# [LISTED RECORDS]
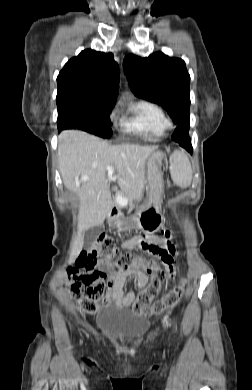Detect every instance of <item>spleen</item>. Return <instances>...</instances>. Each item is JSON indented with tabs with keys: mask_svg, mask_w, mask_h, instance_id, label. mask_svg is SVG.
<instances>
[{
	"mask_svg": "<svg viewBox=\"0 0 252 390\" xmlns=\"http://www.w3.org/2000/svg\"><path fill=\"white\" fill-rule=\"evenodd\" d=\"M170 174L177 186L187 188L192 181V169L189 159L182 151H175L170 156Z\"/></svg>",
	"mask_w": 252,
	"mask_h": 390,
	"instance_id": "obj_1",
	"label": "spleen"
}]
</instances>
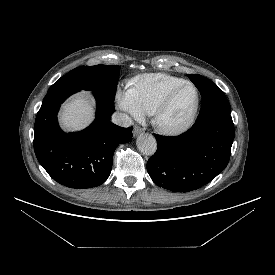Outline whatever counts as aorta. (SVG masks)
Listing matches in <instances>:
<instances>
[{
    "mask_svg": "<svg viewBox=\"0 0 275 275\" xmlns=\"http://www.w3.org/2000/svg\"><path fill=\"white\" fill-rule=\"evenodd\" d=\"M136 144L139 151L144 155H153L157 150L156 139L151 134L143 133L139 135Z\"/></svg>",
    "mask_w": 275,
    "mask_h": 275,
    "instance_id": "aorta-1",
    "label": "aorta"
}]
</instances>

# [WHAT YOU SHOULD DO]
What you return must be the entries above, exactly as they appear, without any pictures.

# [YOUR SOLUTION]
Detect every instance of <item>spleen</item>. Return <instances>...</instances>. Each item is JSON indented with tabs with keys: mask_svg, mask_w, mask_h, instance_id, label. mask_svg is SVG.
<instances>
[{
	"mask_svg": "<svg viewBox=\"0 0 252 390\" xmlns=\"http://www.w3.org/2000/svg\"><path fill=\"white\" fill-rule=\"evenodd\" d=\"M170 174L177 186L187 188L192 181V169L189 159L182 151H175L170 156Z\"/></svg>",
	"mask_w": 252,
	"mask_h": 390,
	"instance_id": "obj_1",
	"label": "spleen"
}]
</instances>
Outline whatever counts as aorta. (SVG masks)
Listing matches in <instances>:
<instances>
[{
    "mask_svg": "<svg viewBox=\"0 0 275 275\" xmlns=\"http://www.w3.org/2000/svg\"><path fill=\"white\" fill-rule=\"evenodd\" d=\"M136 144L139 151L144 155H153L157 150L156 139L151 134L143 133L139 135Z\"/></svg>",
    "mask_w": 275,
    "mask_h": 275,
    "instance_id": "aorta-1",
    "label": "aorta"
}]
</instances>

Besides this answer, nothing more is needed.